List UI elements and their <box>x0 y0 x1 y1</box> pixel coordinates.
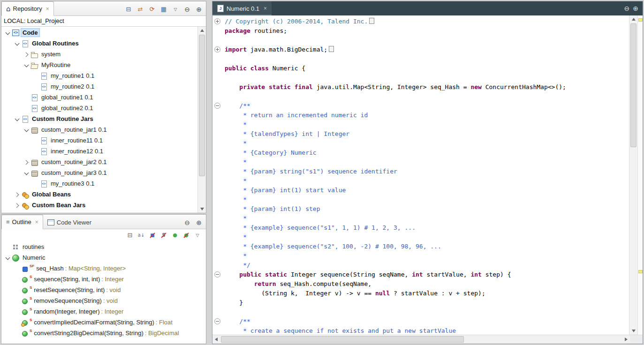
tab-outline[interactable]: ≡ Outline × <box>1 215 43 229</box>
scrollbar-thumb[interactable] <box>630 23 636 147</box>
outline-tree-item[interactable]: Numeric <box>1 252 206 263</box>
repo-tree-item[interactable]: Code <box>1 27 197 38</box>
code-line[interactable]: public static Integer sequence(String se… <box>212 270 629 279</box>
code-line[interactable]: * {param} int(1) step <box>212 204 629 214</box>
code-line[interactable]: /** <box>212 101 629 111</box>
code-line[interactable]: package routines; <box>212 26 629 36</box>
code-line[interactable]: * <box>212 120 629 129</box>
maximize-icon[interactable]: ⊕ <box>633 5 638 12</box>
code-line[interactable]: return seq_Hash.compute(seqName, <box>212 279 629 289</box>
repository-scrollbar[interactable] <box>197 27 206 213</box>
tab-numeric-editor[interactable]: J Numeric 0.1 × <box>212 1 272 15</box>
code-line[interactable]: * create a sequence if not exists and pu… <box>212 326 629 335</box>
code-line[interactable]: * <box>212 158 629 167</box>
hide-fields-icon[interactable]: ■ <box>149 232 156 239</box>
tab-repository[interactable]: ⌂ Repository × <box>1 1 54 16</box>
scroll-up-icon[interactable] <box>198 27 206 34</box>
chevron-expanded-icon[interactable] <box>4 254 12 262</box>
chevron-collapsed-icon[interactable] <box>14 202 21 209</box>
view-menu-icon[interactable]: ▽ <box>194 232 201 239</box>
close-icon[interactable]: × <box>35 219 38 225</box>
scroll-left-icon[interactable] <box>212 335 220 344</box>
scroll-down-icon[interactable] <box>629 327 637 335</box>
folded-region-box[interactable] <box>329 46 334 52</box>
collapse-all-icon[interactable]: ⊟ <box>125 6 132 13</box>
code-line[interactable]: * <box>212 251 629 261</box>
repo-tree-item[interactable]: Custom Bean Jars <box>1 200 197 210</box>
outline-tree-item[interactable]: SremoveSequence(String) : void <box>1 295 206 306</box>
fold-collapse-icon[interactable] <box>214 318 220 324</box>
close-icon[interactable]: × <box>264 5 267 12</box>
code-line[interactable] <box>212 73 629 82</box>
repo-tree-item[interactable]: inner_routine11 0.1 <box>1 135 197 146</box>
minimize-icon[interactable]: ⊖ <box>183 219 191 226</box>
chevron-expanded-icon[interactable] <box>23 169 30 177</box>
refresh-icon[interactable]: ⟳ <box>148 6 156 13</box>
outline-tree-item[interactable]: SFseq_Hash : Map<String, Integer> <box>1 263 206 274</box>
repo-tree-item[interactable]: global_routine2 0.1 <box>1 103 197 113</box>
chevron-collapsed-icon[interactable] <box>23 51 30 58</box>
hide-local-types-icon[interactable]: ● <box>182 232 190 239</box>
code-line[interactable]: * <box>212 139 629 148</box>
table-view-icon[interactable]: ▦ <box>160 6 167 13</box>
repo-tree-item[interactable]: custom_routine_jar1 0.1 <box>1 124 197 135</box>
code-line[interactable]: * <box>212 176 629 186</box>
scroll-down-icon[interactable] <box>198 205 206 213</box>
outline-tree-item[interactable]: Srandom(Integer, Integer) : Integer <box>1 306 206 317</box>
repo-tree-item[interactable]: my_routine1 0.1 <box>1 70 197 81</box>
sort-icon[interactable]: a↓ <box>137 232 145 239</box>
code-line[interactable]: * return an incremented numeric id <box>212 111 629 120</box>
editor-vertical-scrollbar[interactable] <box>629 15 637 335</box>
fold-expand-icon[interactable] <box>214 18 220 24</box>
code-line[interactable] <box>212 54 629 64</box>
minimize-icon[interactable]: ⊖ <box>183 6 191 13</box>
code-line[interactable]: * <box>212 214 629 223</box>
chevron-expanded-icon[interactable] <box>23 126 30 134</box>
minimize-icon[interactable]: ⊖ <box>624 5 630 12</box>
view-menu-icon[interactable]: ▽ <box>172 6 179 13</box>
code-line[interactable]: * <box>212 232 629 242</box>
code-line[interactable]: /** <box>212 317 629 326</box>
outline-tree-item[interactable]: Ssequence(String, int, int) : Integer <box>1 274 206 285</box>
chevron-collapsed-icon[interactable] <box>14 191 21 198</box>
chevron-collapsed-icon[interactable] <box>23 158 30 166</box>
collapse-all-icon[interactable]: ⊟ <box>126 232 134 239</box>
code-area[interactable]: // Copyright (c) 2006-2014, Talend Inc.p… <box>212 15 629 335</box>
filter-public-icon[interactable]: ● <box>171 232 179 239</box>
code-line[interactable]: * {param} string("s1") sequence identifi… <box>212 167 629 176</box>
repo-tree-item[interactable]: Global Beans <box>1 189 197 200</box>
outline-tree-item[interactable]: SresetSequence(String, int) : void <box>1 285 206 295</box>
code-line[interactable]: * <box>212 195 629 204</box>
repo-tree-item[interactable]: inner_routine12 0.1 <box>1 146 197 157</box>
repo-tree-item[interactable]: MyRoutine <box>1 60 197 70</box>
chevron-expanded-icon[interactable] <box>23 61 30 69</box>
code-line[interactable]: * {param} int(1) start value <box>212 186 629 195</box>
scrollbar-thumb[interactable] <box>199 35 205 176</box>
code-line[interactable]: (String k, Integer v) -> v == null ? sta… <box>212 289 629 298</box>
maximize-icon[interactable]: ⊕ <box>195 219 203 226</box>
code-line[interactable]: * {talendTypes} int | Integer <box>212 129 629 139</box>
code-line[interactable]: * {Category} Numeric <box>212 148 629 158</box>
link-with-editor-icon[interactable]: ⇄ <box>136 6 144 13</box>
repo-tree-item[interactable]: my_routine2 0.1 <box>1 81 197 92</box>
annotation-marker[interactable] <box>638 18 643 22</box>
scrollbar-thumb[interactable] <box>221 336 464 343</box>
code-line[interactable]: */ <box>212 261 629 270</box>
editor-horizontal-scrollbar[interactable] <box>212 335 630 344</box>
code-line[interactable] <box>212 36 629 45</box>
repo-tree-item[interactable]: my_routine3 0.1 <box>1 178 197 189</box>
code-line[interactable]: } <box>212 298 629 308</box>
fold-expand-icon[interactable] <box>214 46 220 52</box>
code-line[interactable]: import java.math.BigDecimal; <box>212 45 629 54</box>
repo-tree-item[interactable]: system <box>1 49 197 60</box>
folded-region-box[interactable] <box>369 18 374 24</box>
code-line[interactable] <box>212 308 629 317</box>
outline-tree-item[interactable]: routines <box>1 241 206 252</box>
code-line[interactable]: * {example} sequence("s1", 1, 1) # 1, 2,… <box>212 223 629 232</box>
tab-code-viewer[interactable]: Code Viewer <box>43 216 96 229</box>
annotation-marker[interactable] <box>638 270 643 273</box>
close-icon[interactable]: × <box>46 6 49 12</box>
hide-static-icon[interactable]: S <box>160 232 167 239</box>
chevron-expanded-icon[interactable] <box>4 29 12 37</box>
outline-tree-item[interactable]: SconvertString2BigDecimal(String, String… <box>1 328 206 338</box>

- [Activity]: For every line above that has "folded" in it, copy the line.

- [Result of the exercise]:
folded-region-box[interactable] <box>329 46 334 52</box>
folded-region-box[interactable] <box>369 18 374 24</box>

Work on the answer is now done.